I concluded that I wanted nothing more in the opium line, and declined to go. I may have been too fastidious, but I had not then travelled as much as I have in later years, and novices, you know, are inclined to be particular.

A sewer, whether abandoned or not, has few charms. At St. Louis there are, or were when I was last there, some of the smaller sewers that are so broken at their mouths, near the river’s edge, as to present the appearance of natural springs where the water oozes up through the sand. One day a gentleman was standing near one of these sewer mouths, when two countrymen came strolling along the bank, one of them thirty feet ahead of the other. As the foremost of the twain spied the water slowly pouring from the earth, he shouted to his friend,—

“Hullo, Jim; here’s another spring!”

“Well, Gaul darn it,” answered the other, “if tain’t no better water than the last we found I don’t want none of it.”


LV.

GOLD AND ITS USES.

ANTIQUITY OF GOLD.—ITS WORSHIP.—ANCIENT GOLD MINES.—KING SOLOMON.—GOLD IN AMERICA.—STORY OF A HUNTER.—THE SHEPHERD AND THE CHILD.—HOW PIZARRO EUCHRED THE PERUVIAN KING.—SUTTER’S FORT AND SAW-MILL.—MARSHALL’S DISCOVERY IN THE MILL-RACE.—ROMANCE AND REALITY.—SPREADING THE NEWS.—NAVIGATION UNDER DISADVANTAGES.—THE GOLD EXCITEMENT.—THE PAN AND ROCKER.—THE AUTHOR AS A GOLD MINER.—HOW HE WORKED THE ROCKER.—HARRY AND HIS TIN DIPPER.—DISAPPOINTMENT AND DINNER.—VICISSITUDES OF GOLD MINING.

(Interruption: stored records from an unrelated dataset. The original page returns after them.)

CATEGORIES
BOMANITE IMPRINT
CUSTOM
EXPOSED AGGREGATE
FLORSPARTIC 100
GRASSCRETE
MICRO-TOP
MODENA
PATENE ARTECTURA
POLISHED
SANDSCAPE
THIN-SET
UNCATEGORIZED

The most valuable metal generally known is gold, and it is likewise one of the most ancient. It is found in various parts of the globe, and is sufficiently scarce, and sufficiently hard to obtain, to make it precious. No doubt there is enough of it in the composition of this globe, if it could be easily obtained, to make it a very common metal. An Irishman once said, speaking of the gold mines of California, that there was sufficient of the precious metal there, but it was terribly mixed up with dirt. If it were not for this mixing with dirt, and the difficulty of separating it, all of us might have gold enough and to spare, though it is quite possible that it might be of no more value than tin or brass.